Then Ulupí was very angry, and she stood with flashing eyes, swelling with rage. And suddenly she stooped, and gathered up her hair in her arm, and came up to Umra-Singh, and flung it round him like a noose, and whispered in his ear, with lips that caressed it as they moved: O foolish bee[[7]], I am but a lotus of the night: yet why despise me, in comparison with the absent lotus of the day? It is hot and dusty, and I am cool and fragrant as the nectar of that moon in whose light I blow. And Umra-Singh trembled. For there came from her hair a strange wind, like a cloud of the sweet of a thousand scents, that lured his soul to listen and dream in the lulling murmur of her mouth. And as he closed his eyes for fear, he saw before him the blue scorn in the eyes of Shrí, and the sound of her laughter and the noise of the drums and the voices of the criers boomed in his ear, and drowned Ulupí's spell. And he shook himself free from her hair, and said: Beauty, I am a Rajpoot of the race of the Sun: what have I to do with a lotus of the moon?

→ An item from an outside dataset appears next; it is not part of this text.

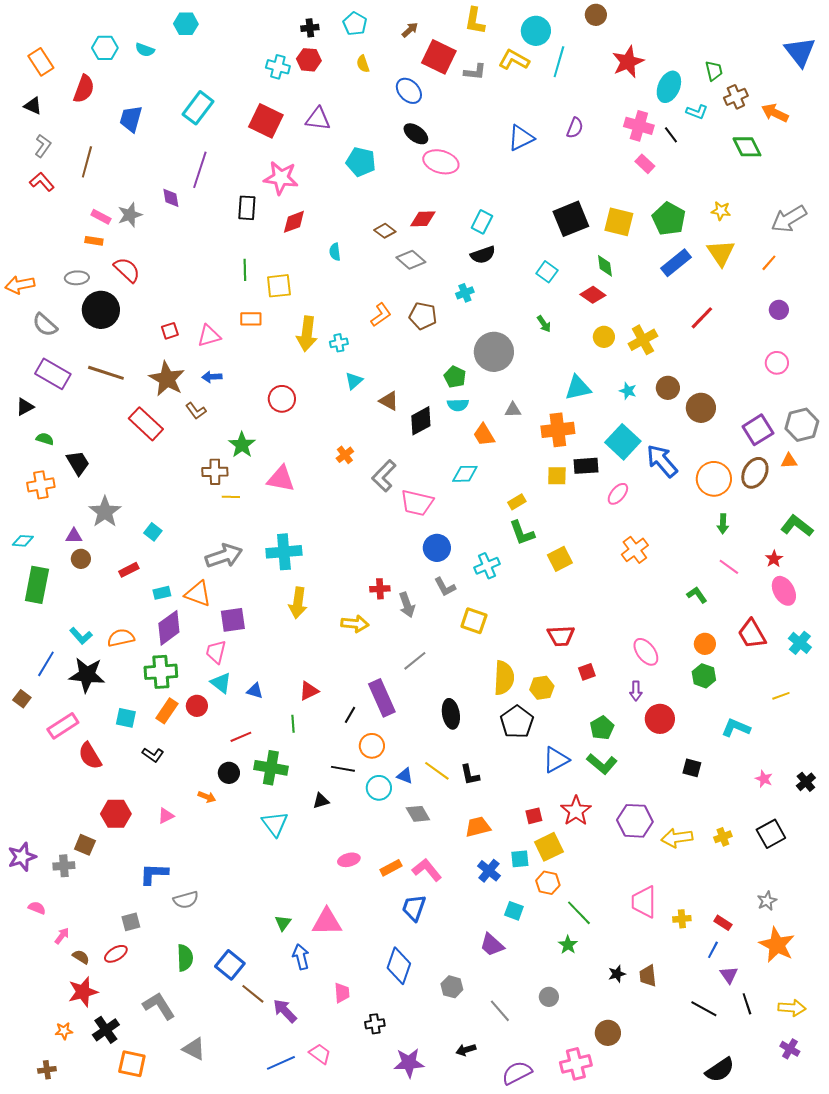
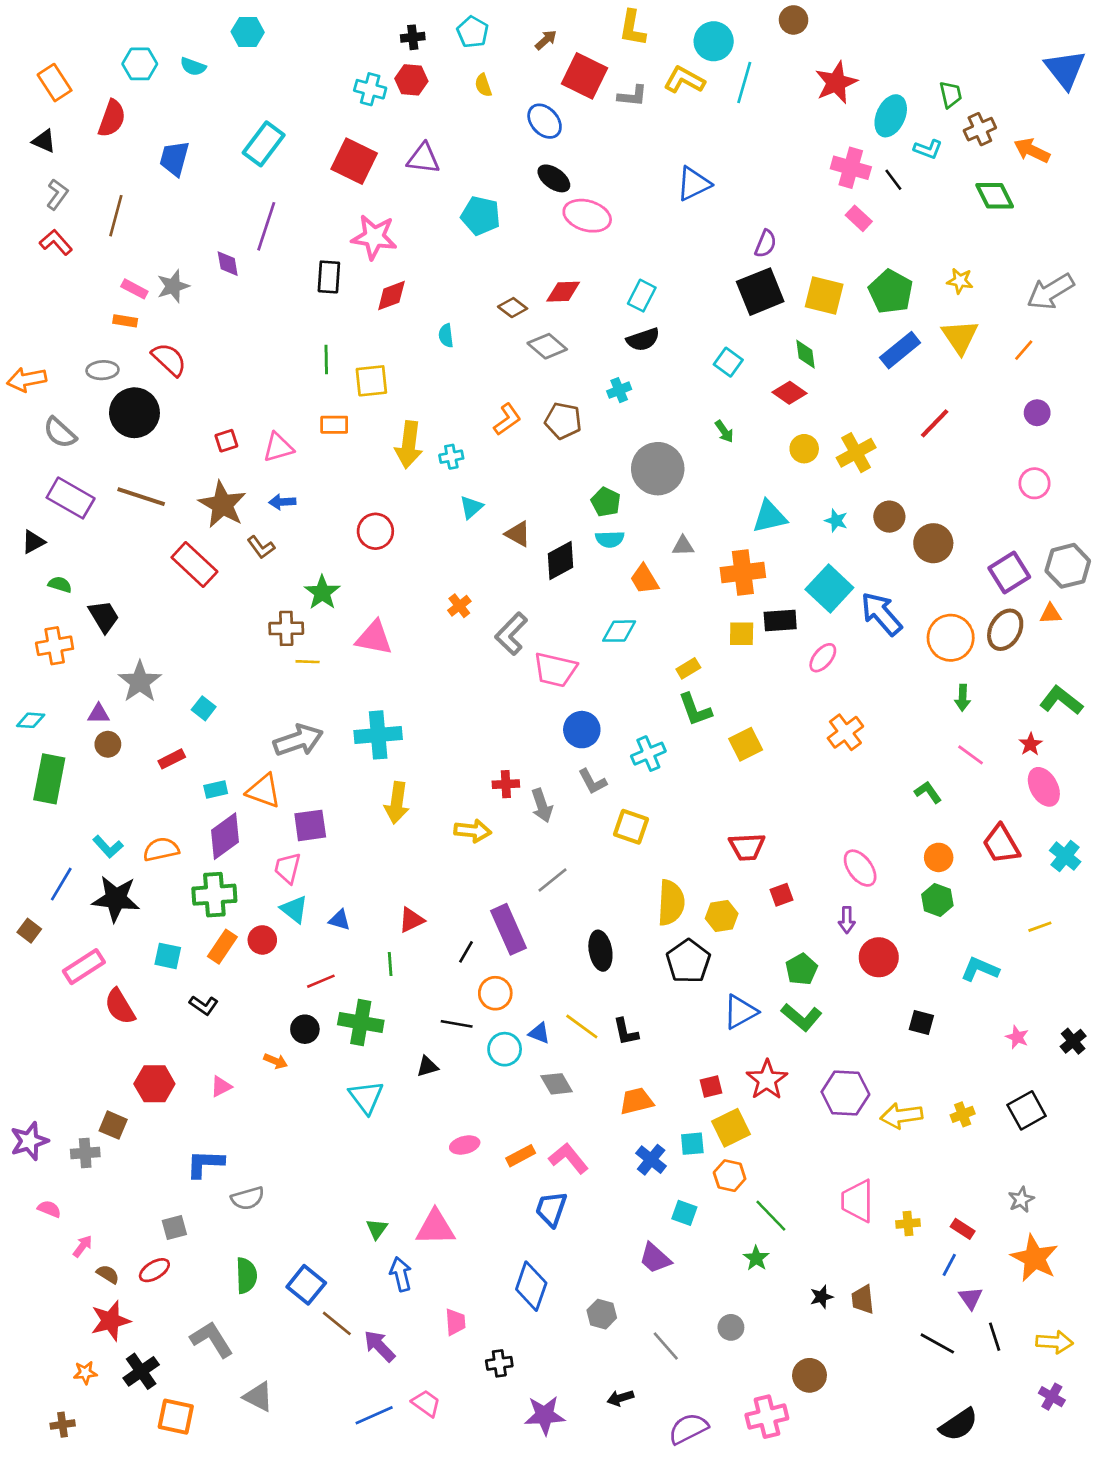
purple semicircle: (575, 128) -> (766, 244), moved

Then Ulupí screamed, like a wounded elephant. And she seized him by the arm and shook him violently, and exclaimed: Hast thou a stone within thy breast, instead of a heart, that my beauty cannot touch thee? For I know that I am beautiful, and there is not beauty like mine in the three worlds. And Umra-Singh looked at her, and wondered, for her fury made her more lovely than before. And he said: O daughter of a Daitya, thou speakest the truth: yet a vessel that is full can hold no more, be the liquor what it may, and such is my heart. Let me now pass by thee, as undeserving thy regard: for I am bound for the Land of the Lotus of the Sun. Then said Ulupí, with a stamp of her foot: Fool! thou shall never see that Lotus Land.

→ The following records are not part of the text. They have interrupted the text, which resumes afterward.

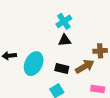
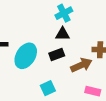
black rectangle: (62, 68) -> (57, 55), moved, turned -40

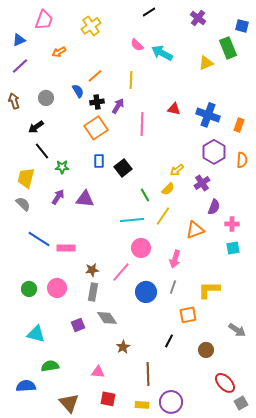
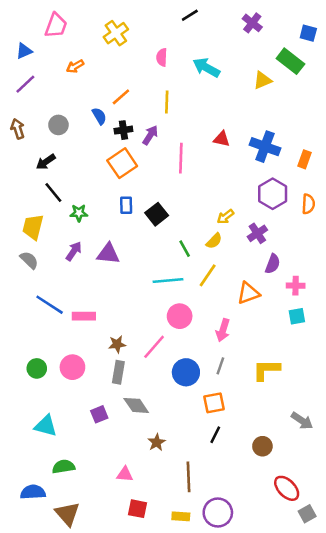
pink semicircle: (137, 45) -> (162, 57), moved, turned 48
green rectangle: (228, 48) -> (290, 61), turned -30
orange square: (188, 315) -> (214, 403), moved
brown triangle: (69, 403) -> (67, 514), moved

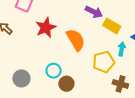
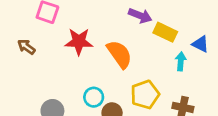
red star: (46, 28) -> (79, 41), turned 30
yellow pentagon: (104, 62) -> (145, 95), moved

And she looked at him with a jeering laugh: and instantly she sat down, and wound herself up in her long hair, and began to weep. And as she wept, the tears ran down from her eyes like a river, and fell into the lake. Immediately the lake began to rise and swell, and flood the wood with water. And as Umra-Singh stood gazing at her with astonishment, he found himself standing in a vast marsh, with the trees of the forest for rushes. And he looked, and lo! suddenly that delusive daughter of a Daitya became a mist, and floated away over the water like vapour. And Umra-Singh heard her laughter dying away in the distance as she went, and he was left alone in the wood, with the water up to his waist.
[[1]] The Creator.
[[2]] From which the sandal wood comes.
[[3]] A kind of demon, 'a son of Dili.' (Pronounce dait- as white.}
[[4]] A reminiscence of Bharirihari.
[[5]] Nothing can translate bálá. It means child, woman, beauty, beauté-de-diable.
[[6]] Wishnu's great breast-jewel (Kou as cow).
[[7]] This word here used may mean either a bee or a lover or a wanderer (bhramara).